[[ Supplied material open ]]

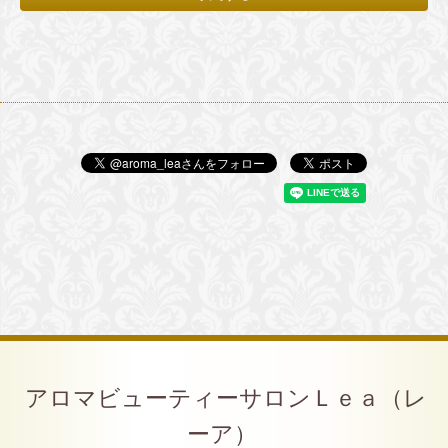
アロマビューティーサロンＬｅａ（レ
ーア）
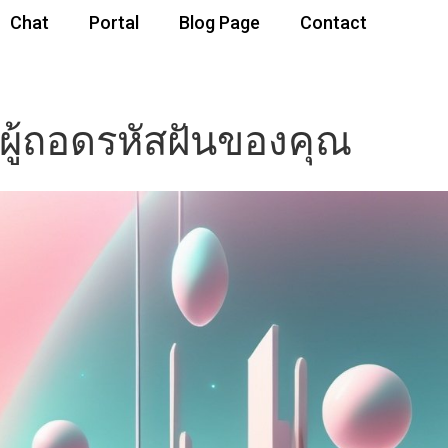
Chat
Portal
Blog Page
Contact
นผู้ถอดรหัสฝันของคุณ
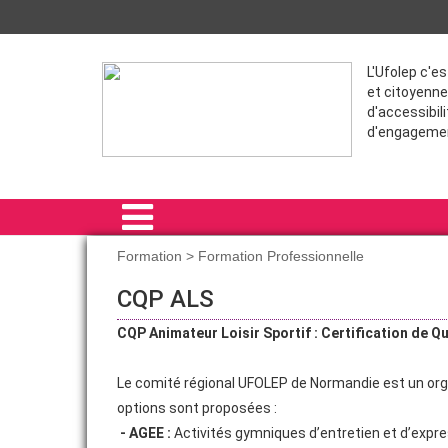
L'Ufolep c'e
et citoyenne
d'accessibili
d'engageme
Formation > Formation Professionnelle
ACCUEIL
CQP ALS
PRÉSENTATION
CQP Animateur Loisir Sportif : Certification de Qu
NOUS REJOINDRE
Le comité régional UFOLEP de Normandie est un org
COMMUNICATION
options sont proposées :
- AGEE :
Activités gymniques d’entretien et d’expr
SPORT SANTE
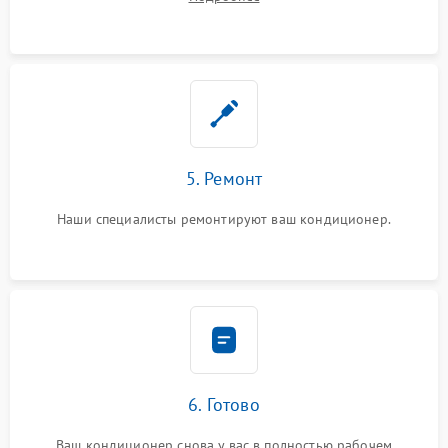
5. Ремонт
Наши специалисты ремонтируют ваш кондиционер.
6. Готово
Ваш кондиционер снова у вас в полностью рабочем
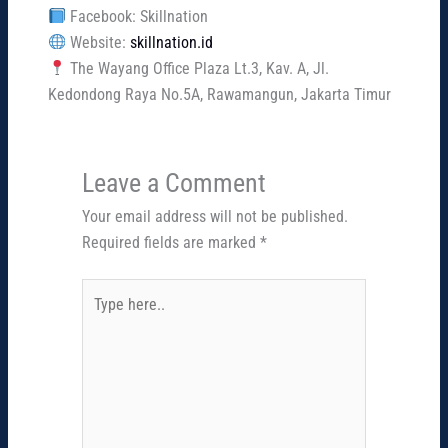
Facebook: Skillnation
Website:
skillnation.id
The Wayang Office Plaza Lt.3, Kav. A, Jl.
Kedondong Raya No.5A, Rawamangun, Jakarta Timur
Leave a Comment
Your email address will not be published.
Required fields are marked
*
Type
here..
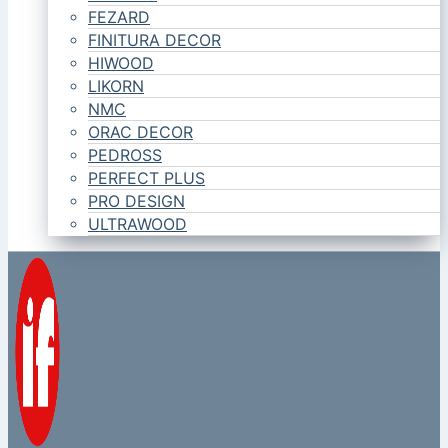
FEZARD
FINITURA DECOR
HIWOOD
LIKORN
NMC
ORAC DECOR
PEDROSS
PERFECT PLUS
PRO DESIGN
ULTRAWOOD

[[ Supplied material closed ]]
[[ Supplied material open ]]

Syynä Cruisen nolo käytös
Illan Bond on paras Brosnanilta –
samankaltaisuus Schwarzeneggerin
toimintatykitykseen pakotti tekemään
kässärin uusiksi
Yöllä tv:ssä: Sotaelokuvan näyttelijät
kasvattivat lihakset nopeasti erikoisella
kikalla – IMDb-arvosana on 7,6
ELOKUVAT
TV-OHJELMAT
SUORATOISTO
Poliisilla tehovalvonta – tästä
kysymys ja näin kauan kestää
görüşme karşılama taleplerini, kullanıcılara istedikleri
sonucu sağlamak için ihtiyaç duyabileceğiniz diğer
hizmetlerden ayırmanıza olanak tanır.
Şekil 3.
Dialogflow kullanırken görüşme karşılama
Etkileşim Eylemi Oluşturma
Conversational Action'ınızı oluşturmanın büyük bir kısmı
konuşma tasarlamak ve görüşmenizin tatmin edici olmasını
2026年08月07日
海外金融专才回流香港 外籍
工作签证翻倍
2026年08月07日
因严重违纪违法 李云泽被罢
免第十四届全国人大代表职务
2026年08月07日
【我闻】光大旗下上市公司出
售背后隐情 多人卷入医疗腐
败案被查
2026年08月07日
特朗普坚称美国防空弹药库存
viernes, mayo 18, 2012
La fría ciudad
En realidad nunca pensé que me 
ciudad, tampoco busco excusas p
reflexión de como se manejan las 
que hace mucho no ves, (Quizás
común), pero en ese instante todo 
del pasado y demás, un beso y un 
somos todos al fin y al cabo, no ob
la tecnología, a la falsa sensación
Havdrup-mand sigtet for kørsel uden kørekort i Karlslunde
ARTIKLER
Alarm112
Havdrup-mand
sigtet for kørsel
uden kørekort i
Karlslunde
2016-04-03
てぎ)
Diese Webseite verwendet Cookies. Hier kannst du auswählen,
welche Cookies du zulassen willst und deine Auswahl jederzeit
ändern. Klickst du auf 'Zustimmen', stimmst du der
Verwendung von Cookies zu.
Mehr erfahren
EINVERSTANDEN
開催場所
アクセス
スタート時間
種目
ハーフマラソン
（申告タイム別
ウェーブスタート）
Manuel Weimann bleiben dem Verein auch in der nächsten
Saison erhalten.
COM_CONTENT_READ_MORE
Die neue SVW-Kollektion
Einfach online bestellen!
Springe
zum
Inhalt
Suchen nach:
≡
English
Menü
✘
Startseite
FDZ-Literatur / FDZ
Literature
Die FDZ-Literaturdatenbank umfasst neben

[[ Supplied material closed ]]
[[ Supplied material open ]]

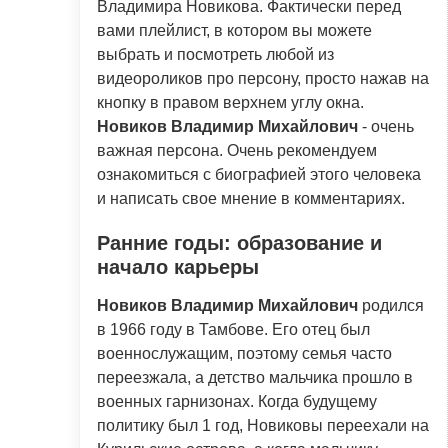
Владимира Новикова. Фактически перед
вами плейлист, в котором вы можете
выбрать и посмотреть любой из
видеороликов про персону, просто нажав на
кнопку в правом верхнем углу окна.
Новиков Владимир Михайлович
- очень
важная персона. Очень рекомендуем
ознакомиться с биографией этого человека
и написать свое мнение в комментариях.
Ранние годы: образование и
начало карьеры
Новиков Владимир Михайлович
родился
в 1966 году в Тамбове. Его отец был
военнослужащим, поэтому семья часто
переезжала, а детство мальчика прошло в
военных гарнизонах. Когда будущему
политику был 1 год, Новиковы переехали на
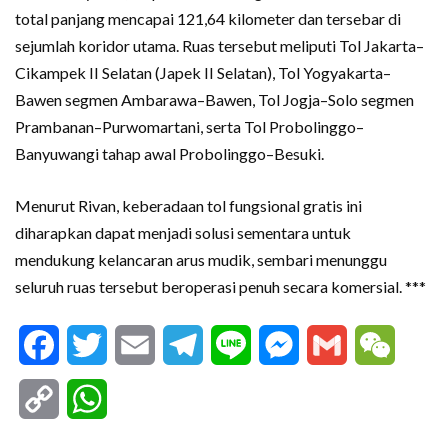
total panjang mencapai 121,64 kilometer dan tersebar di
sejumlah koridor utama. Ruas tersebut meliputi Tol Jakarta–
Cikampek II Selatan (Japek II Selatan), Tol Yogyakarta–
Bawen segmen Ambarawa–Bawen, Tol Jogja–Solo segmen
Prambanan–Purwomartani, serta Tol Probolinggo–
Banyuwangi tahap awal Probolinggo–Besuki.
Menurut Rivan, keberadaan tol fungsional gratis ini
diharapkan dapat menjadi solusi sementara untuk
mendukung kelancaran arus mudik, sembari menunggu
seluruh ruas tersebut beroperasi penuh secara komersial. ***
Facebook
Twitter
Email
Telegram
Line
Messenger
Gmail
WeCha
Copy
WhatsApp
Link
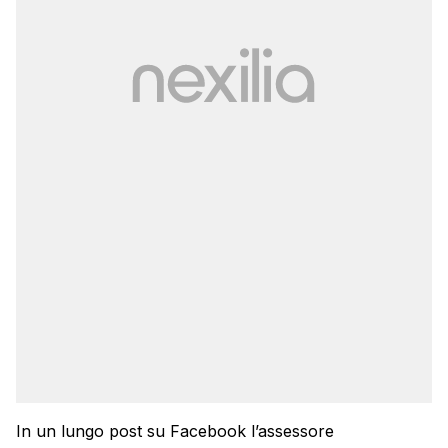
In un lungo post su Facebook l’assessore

[[ Supplied material closed ]]

Out of the entries, report each line that contains the word "Jakarta".

Kedondong Raya No.5A, Rawamangun, Jakarta Timur
sejumlah koridor utama. Ruas tersebut meliputi Tol Jakarta–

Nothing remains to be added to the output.